STAKEHOLDERS in peace-building relations have called for effective collaboration among relevant sectors to address Herders/Farmers conflict in the country.
They expressed this view at a two-day conference held on Wednesday in Abuja to address Farmers/Herders conflict in the Lake Chad and Western Sahel.
According to them, stakeholders should do all within their powers to avoid politicising the problem.
Prof. Isaac Albert, Dean, Faculty of Multidisciplinary Studies, University of Ibadan said that herdsmen had issues and deserved to be listened to sincerely.
He said, however, scholars should advise scientifically and help take politics out of the conflict and proffer solutions.
Albert said that if the current trend of exploiting their sorry situations continues, the Fulani could start taking lessons from terrorists groups.
According to him, Fulani herdsmen are not interested in trouble making but economic survival.
He discouraged Nigerian Fulani from drifting towards associating with terrorist organisations as witnessed elsewhere.
Dr Bakut Bakut, Director-General, Institute for Peace and Conflict Resolution (IPCR), called on Nigerian to promote peaceful co-existence among herders and farmers.
Bakut explained that herders’ migration to other places could be due to dryness of the Lake Chad water.
“About 90 per cent of the water of the Lake Chad has dried and that was causing a lot of problem among the beneficiaries of Lake Chad water like Cameroon, Niger Chad and Nigeria.
“Before the dryness of Lake Chad, all these people were enjoying their profession by way of farming and fishing among others.

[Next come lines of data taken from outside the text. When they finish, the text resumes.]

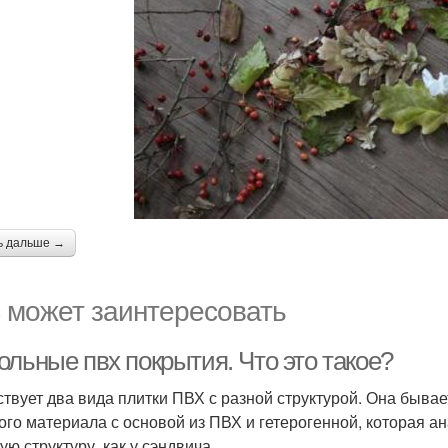
ь дальше →
 может заинтересовать
ольные пвх покрытия. Что это такое?
твует два вида плитки ПВХ с разной структурой. Она бывает
ого материала с основой из ПВХ и гетерогенной, которая 
ую структуру, как у сэндвича.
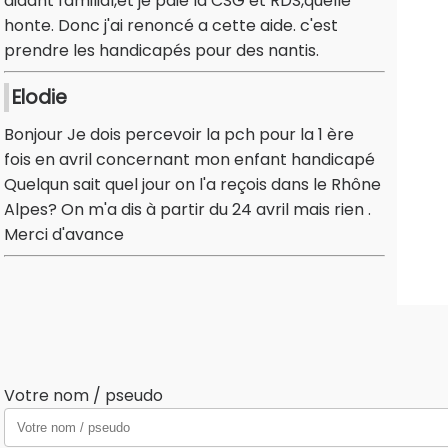
aidant familial,et je paie la CSG et RDS,quelle
honte. Donc j'ai renoncé a cette aide. c'est
prendre les handicapés pour des nantis.
Elodie
Bonjour Je dois percevoir la pch pour la 1 ère
fois en avril concernant mon enfant handicapé
Quelqun sait quel jour on l'a reçois dans le Rhône
Alpes? On m'a dis à partir du 24 avril mais rien .
Merci d'avance
Votre nom / pseudo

“But now with the dryness of the water in the Lake Chad, there is pressure on the land, the herders had to take their cattle to another place to graze.
“So, climate change is one of the major factors to the herders/farmers conflict. It is very important to take the climate change very seriously.
“Because if we don’t manage it well, we are definitely creating greater problem for ourselves,’’ he said.
Similarly, Dr Takwa Zebulon, Peace and Development Advisor to the UN Resident Coordinator in Nigeria, said that the violence between farmers/herders was an age old phenomenon and it has been linked to destruction of crops by animals and others.
“However, it has never been this deadly as witnessed in the last few years.
“It is believed that the cause may be as old as the problems but they have been compounded by other development such as climate change, population growth among others,” he added.
Zebulon also said that the Lake Chad and Sahel Sahara were classical example of how climate change over the years had affected the environment with its consequences and development of coping mechanisms.